● **TASK TO COMPLETE**
Below is a listing. Quote from it, exactly, the lines from the one containing "Identify the click" down to the one containing "learn more (195, 398)", both ends included, and nothing else.

● **EXCERPTED RECORDS**
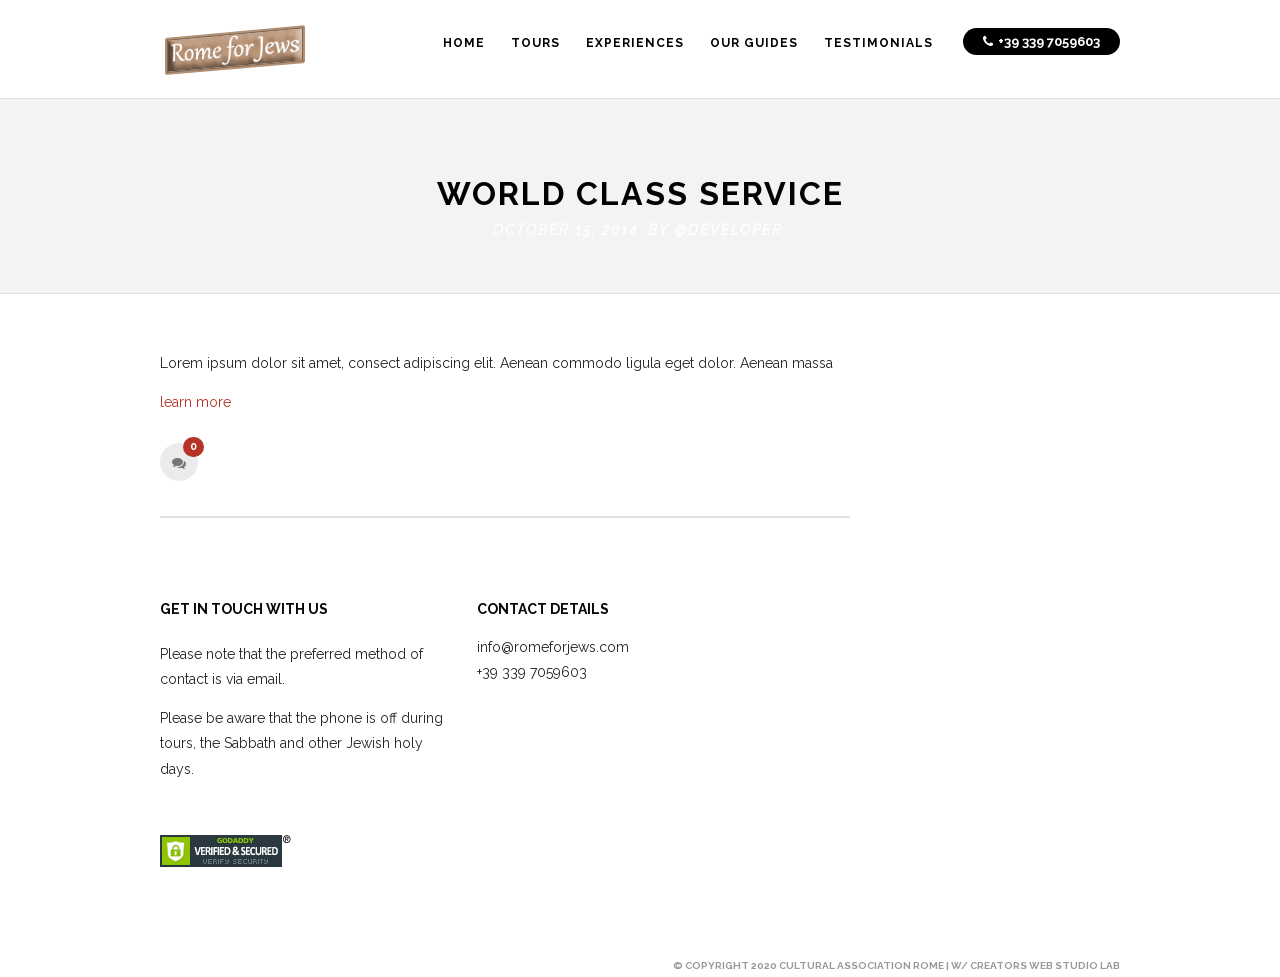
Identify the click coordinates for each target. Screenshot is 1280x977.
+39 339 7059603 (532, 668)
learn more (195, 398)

...

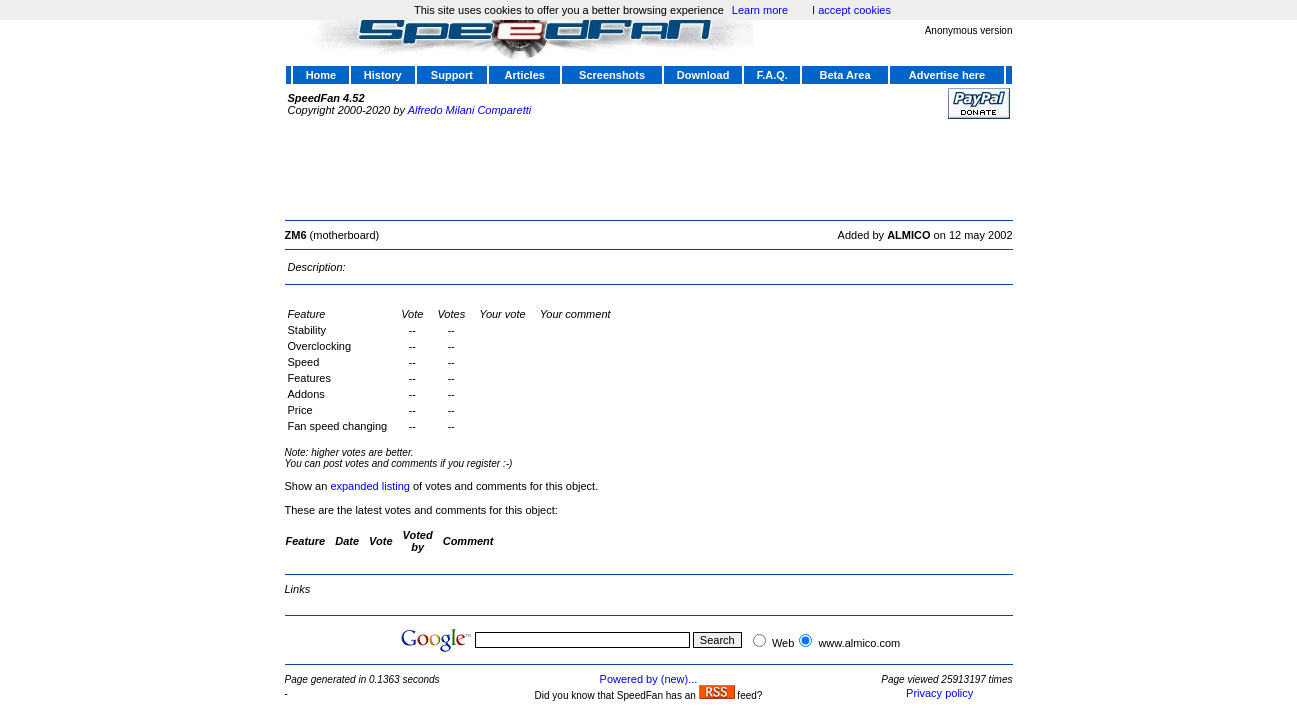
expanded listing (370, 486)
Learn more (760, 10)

● **ANSWER FOR THE TASK**
Identify the click coordinates for each target. Screenshot is 1280x977.
+39 339 7059603 (532, 668)
learn more (195, 398)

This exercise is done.